# [Task prompt]
The reply should hold only the lines below from the one with "56 juta ton." to the end, each copied exactly.

(Extracted page text data)
⁂
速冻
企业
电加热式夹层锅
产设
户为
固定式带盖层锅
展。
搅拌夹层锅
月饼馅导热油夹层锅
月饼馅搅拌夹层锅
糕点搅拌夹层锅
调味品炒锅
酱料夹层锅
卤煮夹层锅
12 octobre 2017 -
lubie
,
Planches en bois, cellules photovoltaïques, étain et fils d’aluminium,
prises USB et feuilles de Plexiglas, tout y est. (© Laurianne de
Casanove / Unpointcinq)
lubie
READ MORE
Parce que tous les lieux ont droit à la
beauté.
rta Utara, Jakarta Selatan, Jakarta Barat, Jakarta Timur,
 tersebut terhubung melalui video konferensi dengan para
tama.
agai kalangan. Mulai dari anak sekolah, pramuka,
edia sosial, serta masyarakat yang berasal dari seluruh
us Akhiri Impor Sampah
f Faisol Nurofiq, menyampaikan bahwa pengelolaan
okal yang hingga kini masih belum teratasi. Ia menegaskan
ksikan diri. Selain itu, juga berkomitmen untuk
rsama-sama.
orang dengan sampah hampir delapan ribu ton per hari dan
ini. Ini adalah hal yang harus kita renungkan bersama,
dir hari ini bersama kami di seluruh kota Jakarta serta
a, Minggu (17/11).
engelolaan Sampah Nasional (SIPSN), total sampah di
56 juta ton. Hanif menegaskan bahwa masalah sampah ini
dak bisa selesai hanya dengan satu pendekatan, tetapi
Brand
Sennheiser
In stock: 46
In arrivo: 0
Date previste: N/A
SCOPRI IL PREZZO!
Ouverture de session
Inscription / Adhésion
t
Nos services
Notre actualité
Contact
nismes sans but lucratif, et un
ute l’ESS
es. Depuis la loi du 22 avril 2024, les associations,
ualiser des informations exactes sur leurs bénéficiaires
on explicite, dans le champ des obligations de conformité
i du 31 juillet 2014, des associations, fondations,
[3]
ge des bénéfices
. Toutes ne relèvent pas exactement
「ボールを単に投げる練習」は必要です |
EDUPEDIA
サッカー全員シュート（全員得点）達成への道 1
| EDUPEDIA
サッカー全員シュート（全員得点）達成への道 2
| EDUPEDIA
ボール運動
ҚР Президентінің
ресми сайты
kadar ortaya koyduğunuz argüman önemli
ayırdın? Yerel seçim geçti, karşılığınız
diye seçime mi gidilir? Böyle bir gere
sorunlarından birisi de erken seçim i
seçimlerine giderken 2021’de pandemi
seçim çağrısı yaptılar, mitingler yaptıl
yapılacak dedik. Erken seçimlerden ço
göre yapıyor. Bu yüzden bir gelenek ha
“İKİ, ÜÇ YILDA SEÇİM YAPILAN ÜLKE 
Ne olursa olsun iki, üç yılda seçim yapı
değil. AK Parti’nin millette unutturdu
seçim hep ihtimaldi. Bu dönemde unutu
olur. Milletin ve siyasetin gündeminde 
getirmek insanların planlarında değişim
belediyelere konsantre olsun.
⁂
# [Exercise answer]
56 juta ton. Hanif menegaskan bahwa masalah sampah ini
dak bisa selesai hanya dengan satu pendekatan, tetapi
Brand
Sennheiser
In stock: 46
In arrivo: 0
Date previste: N/A
SCOPRI IL PREZZO!
Ouverture de session
Inscription / Adhésion
t
Nos services
Notre actualité
Contact
nismes sans but lucratif, et un
ute l’ESS
es. Depuis la loi du 22 avril 2024, les associations,
ualiser des informations exactes sur leurs bénéficiaires
on explicite, dans le champ des obligations de conformité
i du 31 juillet 2014, des associations, fondations,
[3]
ge des bénéfices
. Toutes ne relèvent pas exactement
「ボールを単に投げる練習」は必要です |
EDUPEDIA
サッカー全員シュート（全員得点）達成への道 1
| EDUPEDIA
サッカー全員シュート（全員得点）達成への道 2
| EDUPEDIA
ボール運動
ҚР Президентінің
ресми сайты
kadar ortaya koyduğunuz argüman önemli
ayırdın? Yerel seçim geçti, karşılığınız
diye seçime mi gidilir? Böyle bir gere
sorunlarından birisi de erken seçim i
seçimlerine giderken 2021’de pandemi
seçim çağrısı yaptılar, mitingler yaptıl
yapılacak dedik. Erken seçimlerden ço
göre yapıyor. Bu yüzden bir gelenek ha
“İKİ, ÜÇ YILDA SEÇİM YAPILAN ÜLKE 
Ne olursa olsun iki, üç yılda seçim yapı
değil. AK Parti’nin millette unutturdu
seçim hep ihtimaldi. Bu dönemde unutu
olur. Milletin ve siyasetin gündeminde 
getirmek insanların planlarında değişim
belediyelere konsantre olsun.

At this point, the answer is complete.